*Screenshot grounding data*:
#####

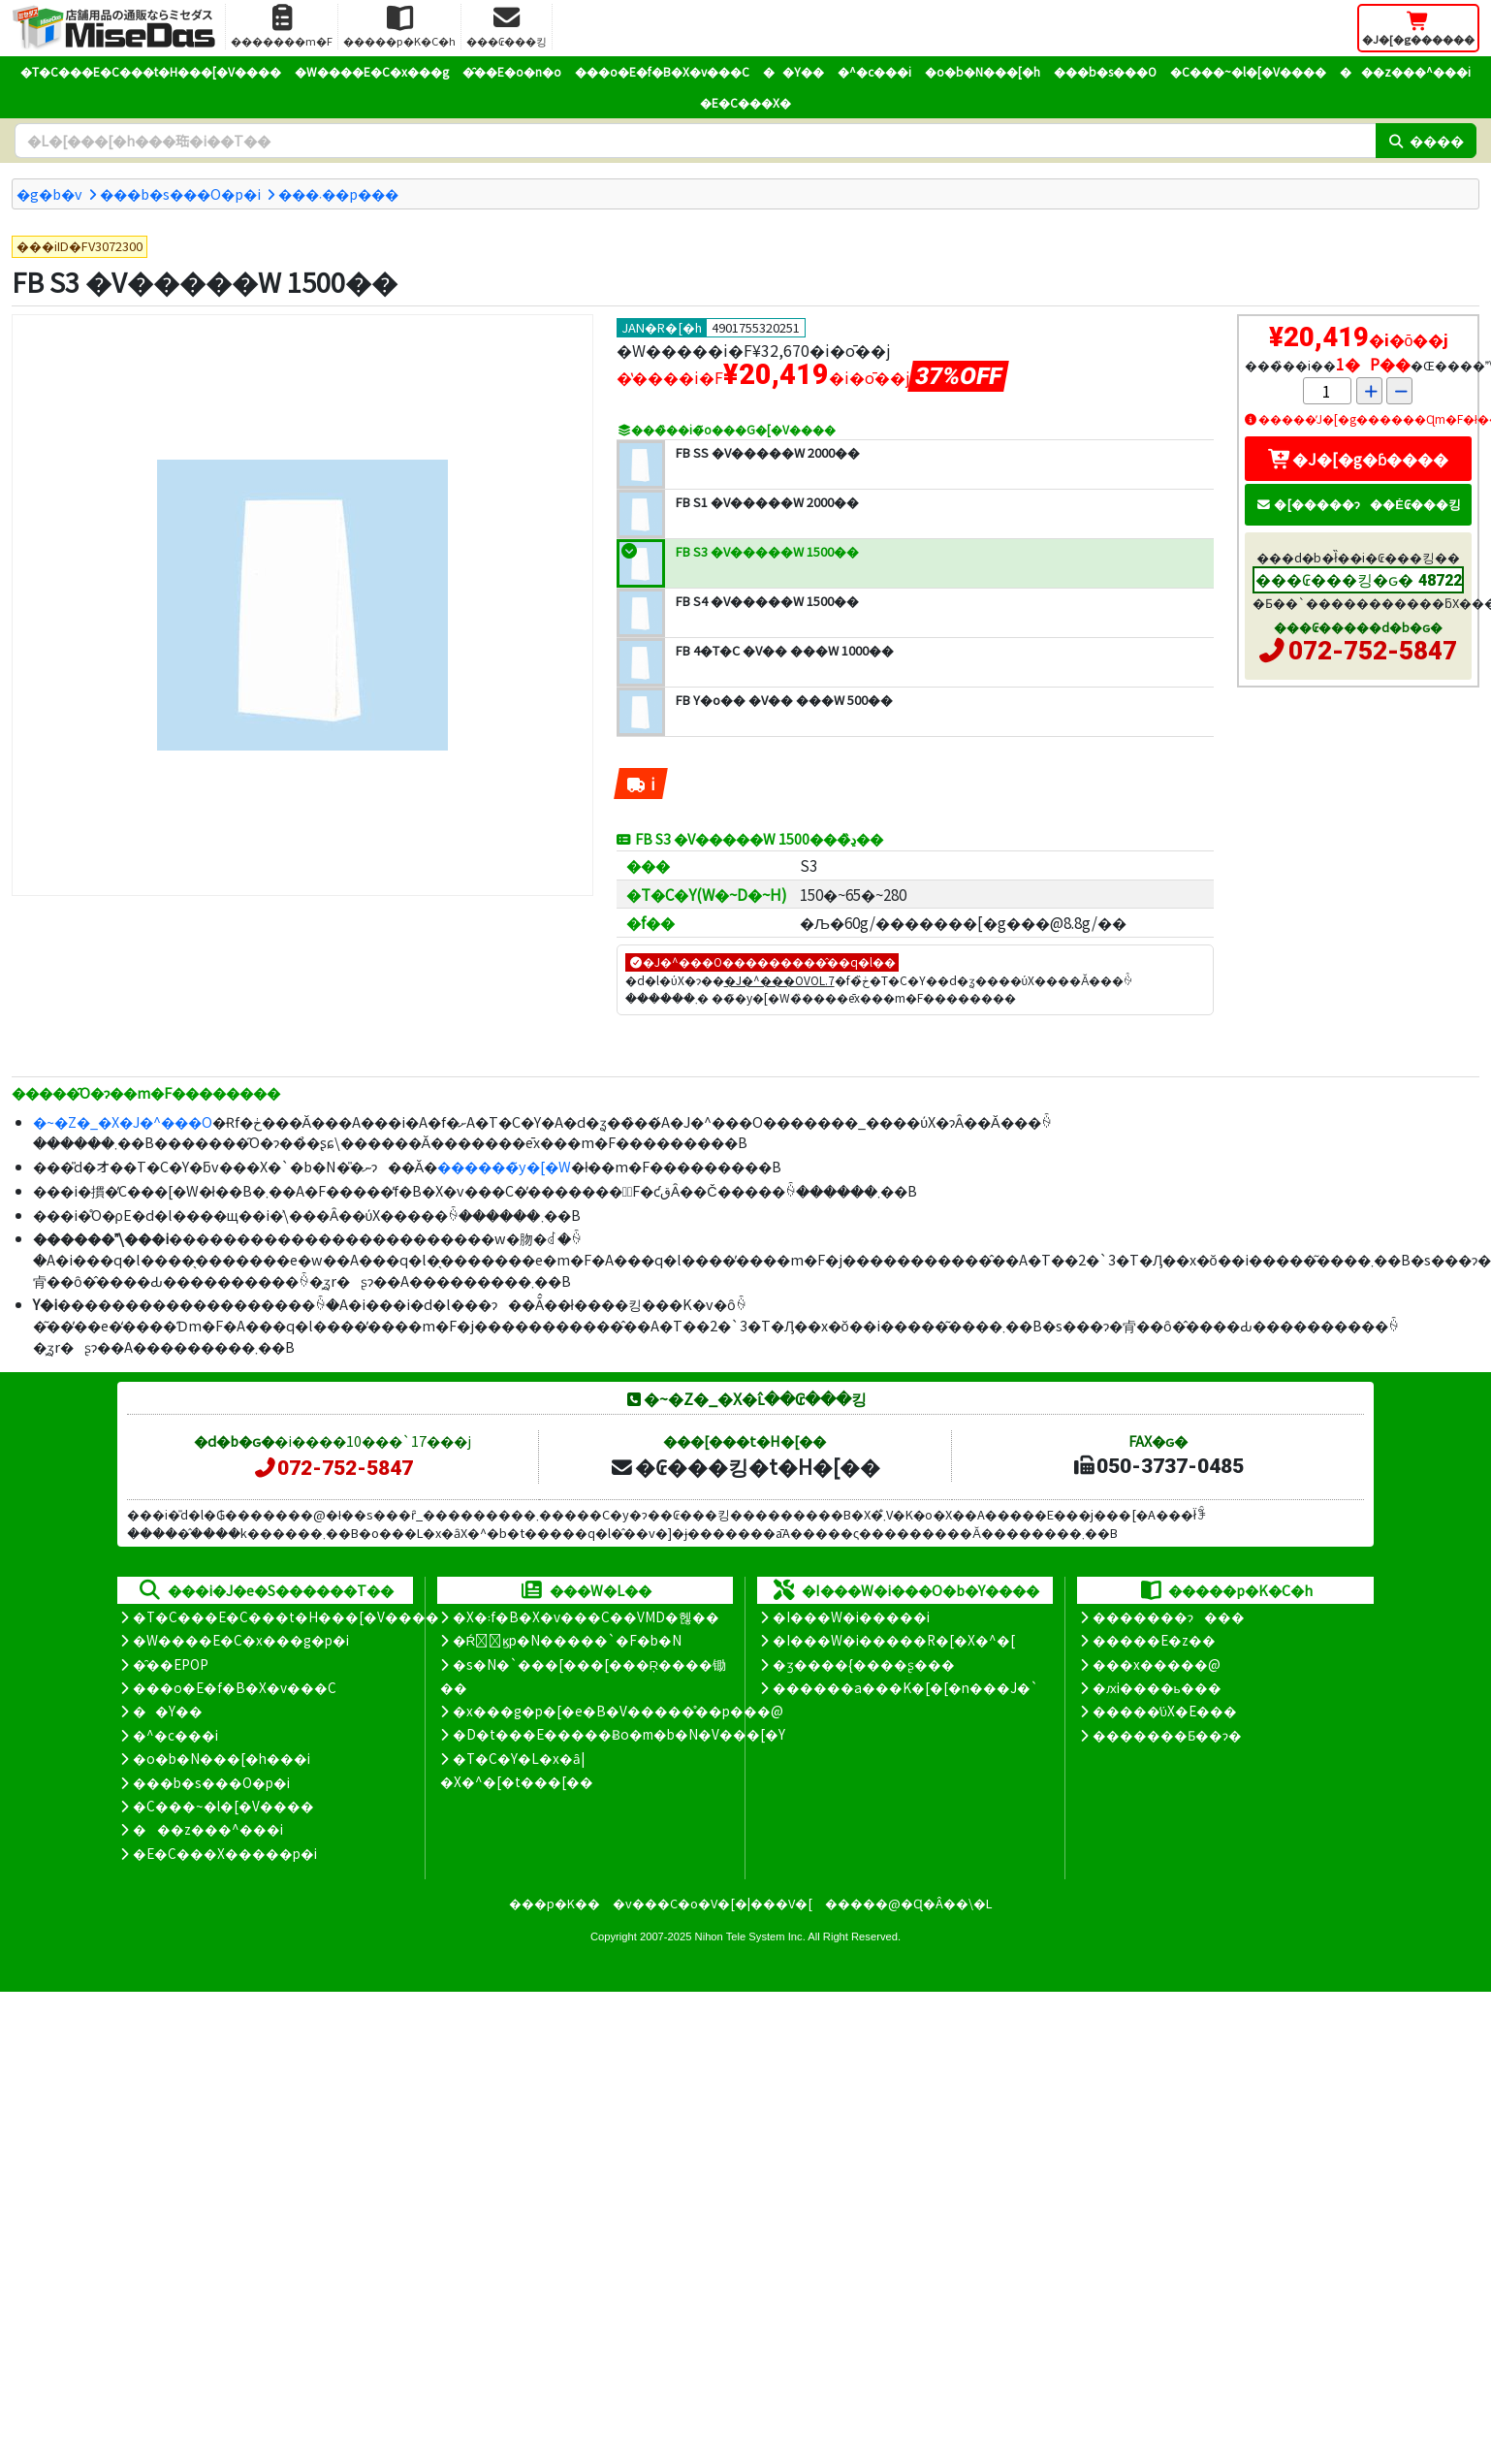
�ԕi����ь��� (1157, 1687)
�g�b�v (49, 193)
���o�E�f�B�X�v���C (662, 71)
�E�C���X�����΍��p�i (225, 1853)
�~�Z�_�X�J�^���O (122, 1121)
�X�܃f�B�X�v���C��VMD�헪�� (586, 1616)
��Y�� (793, 71)
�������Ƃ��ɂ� (1167, 1734)
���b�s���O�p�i (180, 193)
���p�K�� (554, 1903)
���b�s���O (1105, 71)
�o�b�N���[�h (982, 71)
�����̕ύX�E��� (1165, 1710)
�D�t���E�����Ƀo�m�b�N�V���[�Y (619, 1734)
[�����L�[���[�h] (695, 140)
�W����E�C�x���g (372, 71)
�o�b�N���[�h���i (221, 1758)
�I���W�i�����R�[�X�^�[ (894, 1639)
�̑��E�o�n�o (511, 71)
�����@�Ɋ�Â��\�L (908, 1903)
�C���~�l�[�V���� (1248, 71)
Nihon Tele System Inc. (750, 1936)
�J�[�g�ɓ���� (1358, 458)
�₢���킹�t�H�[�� (745, 1466)
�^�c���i (874, 71)
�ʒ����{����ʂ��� (864, 1664)
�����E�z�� (1154, 1639)
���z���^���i (1405, 71)
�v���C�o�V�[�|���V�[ (712, 1903)
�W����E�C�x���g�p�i (241, 1639)
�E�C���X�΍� (745, 102)
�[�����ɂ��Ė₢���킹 (1358, 504)
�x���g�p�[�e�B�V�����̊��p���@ (618, 1710)
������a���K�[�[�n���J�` (905, 1687)
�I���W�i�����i (851, 1616)
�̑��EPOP (170, 1664)
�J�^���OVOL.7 (779, 980)
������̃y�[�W (504, 1166)
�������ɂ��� (1169, 1616)
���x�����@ (1157, 1664)
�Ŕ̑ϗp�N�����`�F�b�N (567, 1639)
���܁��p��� (338, 193)
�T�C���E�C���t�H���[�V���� (150, 71)
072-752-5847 (1372, 650)
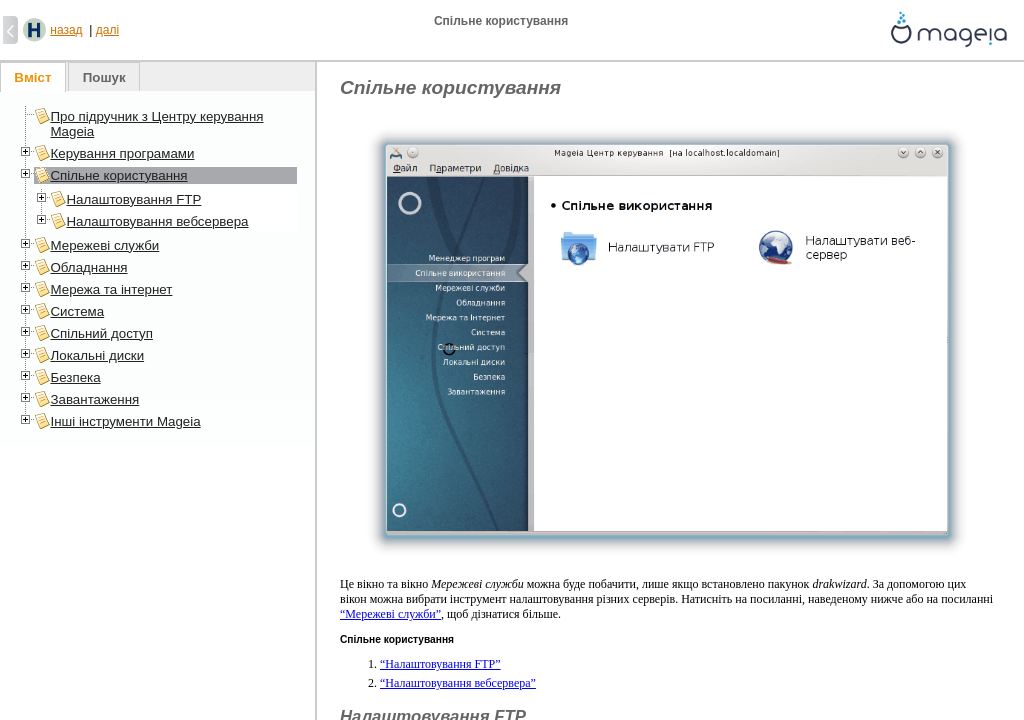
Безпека (75, 377)
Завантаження (94, 399)
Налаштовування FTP (133, 199)
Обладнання (88, 267)
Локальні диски (97, 355)
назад (66, 30)
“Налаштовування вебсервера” (458, 683)
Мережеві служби (104, 245)
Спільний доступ (101, 333)
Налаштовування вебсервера (157, 221)
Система (77, 311)
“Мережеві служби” (390, 614)
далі (107, 30)
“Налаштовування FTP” (440, 664)
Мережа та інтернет (111, 289)
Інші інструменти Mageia (125, 421)
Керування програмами (122, 153)
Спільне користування (118, 175)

#####

*WORK ORDER*: Can you quote exactly the lines from the one containing "Обладнання (88, 267)" through the last line of the records above, and nothing else?

*EXERCISE OUTPUT*:
Обладнання (88, 267)
Локальні диски (97, 355)
назад (66, 30)
“Налаштовування вебсервера” (458, 683)
Мережеві служби (104, 245)
Спільний доступ (101, 333)
Налаштовування вебсервера (157, 221)
Система (77, 311)
“Мережеві служби” (390, 614)
далі (107, 30)
“Налаштовування FTP” (440, 664)
Мережа та інтернет (111, 289)
Інші інструменти Mageia (125, 421)
Керування програмами (122, 153)
Спільне користування (118, 175)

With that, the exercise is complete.